▶ **Data records**
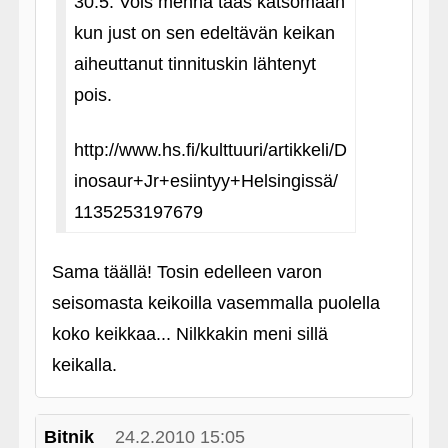
30.5. Vois mennä taas katsomaan
kun just on sen edeltävän keikan
aiheuttanut tinnituskin lähtenyt
pois.
http://www.hs.fi/kulttuuri/artikkeli/D
inosaur+Jr+esiintyy+Helsingissä/
1135253197679
Sama täällä! Tosin edelleen varon
seisomasta keikoilla vasemmalla puolella
koko keikkaa... Nilkkakin meni sillä
keikalla.
Bitnik
24.2.2010 15:05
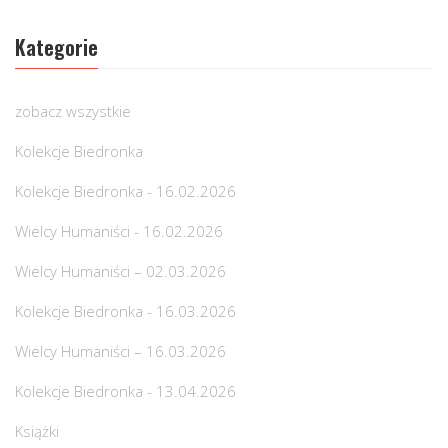
Kategorie
zobacz wszystkie
Kolekcje Biedronka
Kolekcje Biedronka - 16.02.2026
Wielcy Humaniści - 16.02.2026
Wielcy Humaniści – 02.03.2026
Kolekcje Biedronka - 16.03.2026
Wielcy Humaniści – 16.03.2026
Kolekcje Biedronka - 13.04.2026
Książki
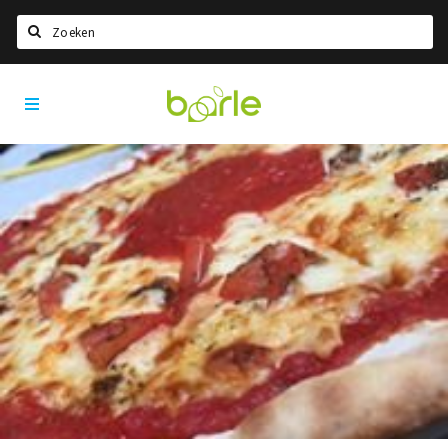
Zoeken
Visit
Home
Baarle
Taal kiezen
Informatie
Over Baarle
Geschiedenis
Visit Baarle Shop
Enclavebon
Nieuws
Agenda
Deals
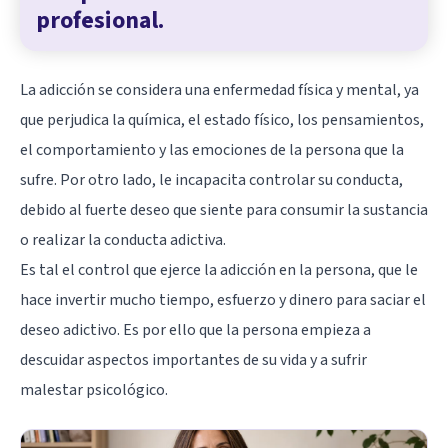
profesional.
La adicción se considera una enfermedad física y mental, ya
que perjudica la química, el estado físico, los pensamientos,
el comportamiento y las emociones de la persona que la
sufre. Por otro lado, le incapacita controlar su conducta,
debido al fuerte deseo que siente para consumir la sustancia
o realizar la conducta adictiva.
Es tal el control que ejerce la adicción en la persona, que le
hace invertir mucho tiempo, esfuerzo y dinero para saciar el
deseo adictivo. Es por ello que la persona empieza a
descuidar aspectos importantes de su vida y a sufrir
malestar psicológico.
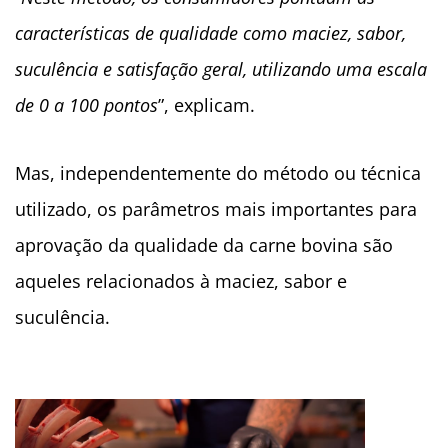
características de qualidade como maciez, sabor,
suculência e satisfação geral, utilizando uma escala
de 0 a 100 pontos
”, explicam.
Mas, independentemente do método ou técnica
utilizado, os parâmetros mais importantes para
aprovação da qualidade da carne bovina são
aqueles relacionados à maciez, sabor e
suculência.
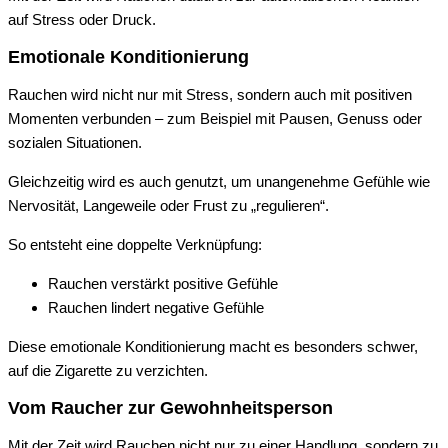
auf Stress oder Druck.
Emotionale Konditionierung
Rauchen wird nicht nur mit Stress, sondern auch mit positiven
Momenten verbunden – zum Beispiel mit Pausen, Genuss oder
sozialen Situationen.
Gleichzeitig wird es auch genutzt, um unangenehme Gefühle wie
Nervosität, Langeweile oder Frust zu „regulieren“.
So entsteht eine doppelte Verknüpfung:
Rauchen verstärkt positive Gefühle
Rauchen lindert negative Gefühle
Diese emotionale Konditionierung macht es besonders schwer,
auf die Zigarette zu verzichten.
Vom Raucher zur Gewohnheitsperson
Mit der Zeit wird Rauchen nicht nur zu einer Handlung, sondern zu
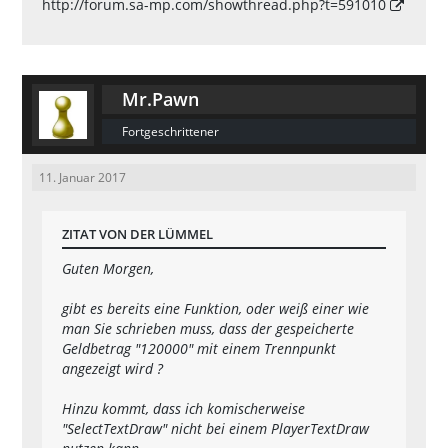
http://forum.sa-mp.com/showthread.php?t=591010
Mr.Pawn
Fortgeschrittener
11. Januar 2017
ZITAT VON DER LÜMMEL
Guten Morgen,
gibt es bereits eine Funktion, oder weiß einer wie
man Sie schrieben muss, dass der gespeicherte
Geldbetrag "120000" mit einem Trennpunkt
angezeigt wird ?
Hinzu kommt, dass ich komischerweise
"SelectTextDraw" nicht bei einem PlayerTextDraw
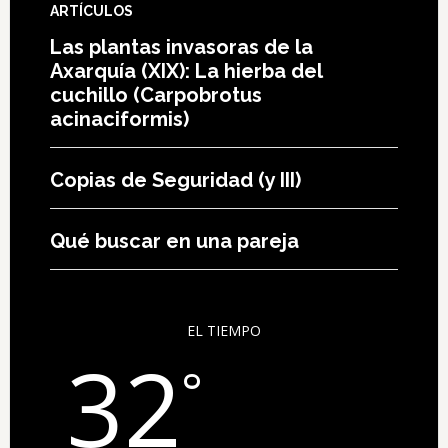
Las plantas invasoras de la
Axarquía (XIX): La hierba del
cuchillo (Carpobrotus
acinaciformis)
Copias de Seguridad (y III)
Qué buscar en una pareja
EL TIEMPO
32
°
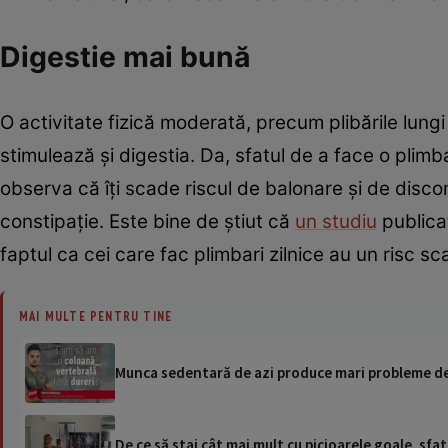
Digestie mai bună
O activitate fizică moderată, precum plibările lungi
stimulează și digestia. Da, sfatul de a face o plim
observa că îți scade riscul de balonare și de disco
constipație. Este bine de știut că
un studiu
publicat
faptul ca cei care fac plimbari zilnice au un risc 
MAI MULTE PENTRU TINE
Munca sedentară de azi produce mari probleme de 
De ce să stai cât mai mult cu picioarele goale, sfa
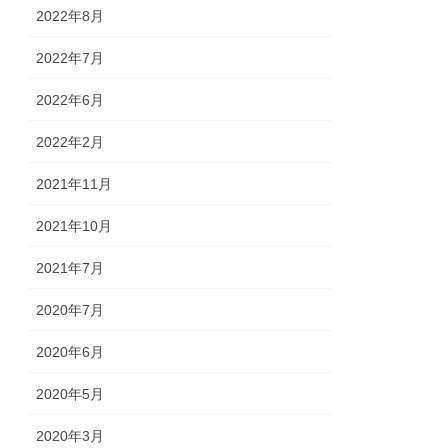
2022年8月
2022年7月
2022年6月
2022年2月
2021年11月
2021年10月
2021年7月
2020年7月
2020年6月
2020年5月
2020年3月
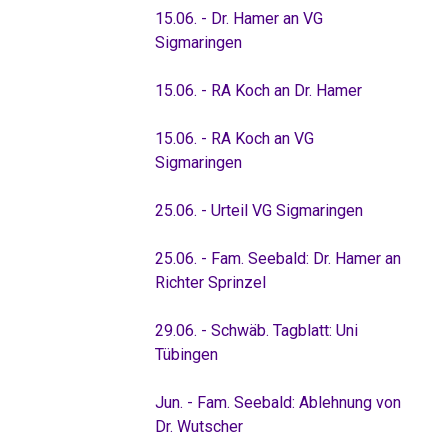
15.06. - Dr. Hamer an VG
Sigmaringen
15.06. - RA Koch an Dr. Hamer
15.06. - RA Koch an VG
Sigmaringen
25.06. - Urteil VG Sigmaringen
25.06. - Fam. Seebald: Dr. Hamer an
Richter Sprinzel
29.06. - Schwäb. Tagblatt: Uni
Tübingen
Jun. - Fam. Seebald: Ablehnung von
Dr. Wutscher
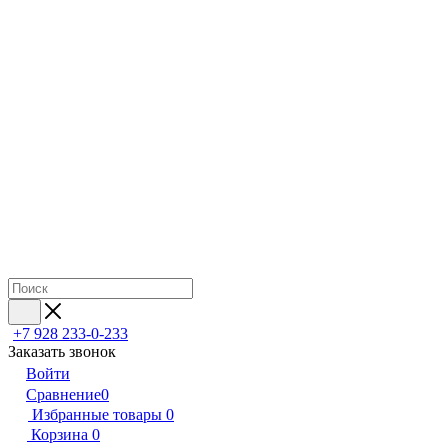
+7 928 233-0-233
Заказать звонок
Войти
Сравнение
0
Избранные товары
0
Корзина
0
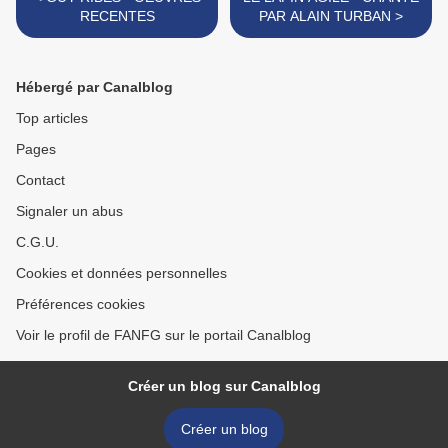
RECENTES
PAR ALAIN TURBAN >
Hébergé par Canalblog
Top articles
Pages
Contact
Signaler un abus
C.G.U.
Cookies et données personnelles
Préférences cookies
Voir le profil de FANFG sur le portail Canalblog
Créer un blog sur Canalblog
Créer un blog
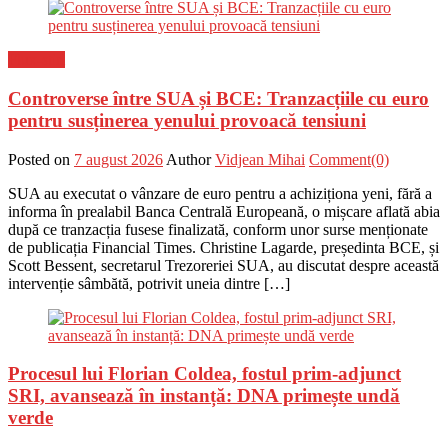
Flux-stiri
Controverse între SUA și BCE: Tranzacțiile cu euro
pentru susținerea yenului provoacă tensiuni
Posted on
7 august 2026
Author
Vidjean Mihai
Comment(0)
SUA au executat o vânzare de euro pentru a achiziționa yeni, fără a
informa în prealabil Banca Centrală Europeană, o mișcare aflată abia
după ce tranzacția fusese finalizată, conform unor surse menționate
de publicația Financial Times. Christine Lagarde, președinta BCE, și
Scott Bessent, secretarul Trezoreriei SUA, au discutat despre această
intervenție sâmbătă, potrivit uneia dintre […]
Procesul lui Florian Coldea, fostul prim-adjunct
SRI, avansează în instanță: DNA primește undă
verde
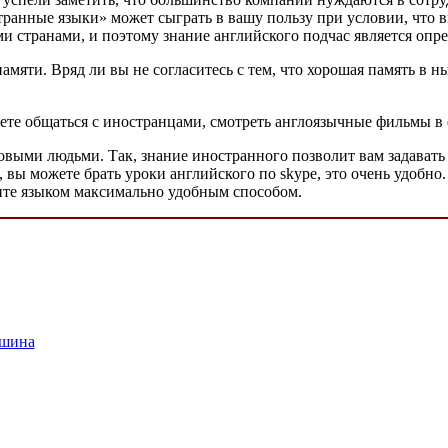
транные языки» может сыграть в вашу пользу при условии, что 
и странами, и поэтому знание английского подчас является опр
памяти. Вряд ли вы не согласитесь с тем, что хорошая память 
ете общаться с иностранцами, смотреть англоязычные фильмы в 
новыми людьми. Так, знание иностранного позволит вам задавать
 вы можете брать уроки английского по skype, это очень удобно.
оите языком максимально удобным способом.
ашина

▶ **Problem details**
Using the listing above, repeat word for word each line from the one with "descuidar aspectos importantes" down to the one with "acinaciformis)", both included. Omit all pictures.

▶ **Output for this task**
descuidar aspectos importantes de su vida y a sufrir
malestar psicológico.
características de qualidade como maciez, sabor,
suculência e satisfação geral, utilizando uma escala
de 0 a 100 pontos
”, explicam.
Mas, independentemente do método ou técnica
utilizado, os parâmetros mais importantes para
aprovação da qualidade da carne bovina são
aqueles relacionados à maciez, sabor e
suculência.
auf Stress oder Druck.
Emotionale Konditionierung
Rauchen wird nicht nur mit Stress, sondern auch mit positiven
Momenten verbunden – zum Beispiel mit Pausen, Genuss oder
sozialen Situationen.
Gleichzeitig wird es auch genutzt, um unangenehme Gefühle wie
Nervosität, Langeweile oder Frust zu „regulieren“.
So entsteht eine doppelte Verknüpfung:
Rauchen verstärkt positive Gefühle
Rauchen lindert negative Gefühle
Diese emotionale Konditionierung macht es besonders schwer,
auf die Zigarette zu verzichten.
Vom Raucher zur Gewohnheitsperson
Mit der Zeit wird Rauchen nicht nur zu einer Handlung, sondern zu
http://forum.sa-mp.com/showthread.php?t=591010
Mr.Pawn
Fortgeschrittener
11. Januar 2017
ZITAT VON DER LÜMMEL
Guten Morgen,
gibt es bereits eine Funktion, oder weiß einer wie
man Sie schrieben muss, dass der gespeicherte
Geldbetrag "120000" mit einem Trennpunkt
angezeigt wird ?
Hinzu kommt, dass ich komischerweise
"SelectTextDraw" nicht bei einem PlayerTextDraw
Las plantas invasoras de la
Axarquía (XIX): La hierba del
cuchillo (Carpobrotus
acinaciformis)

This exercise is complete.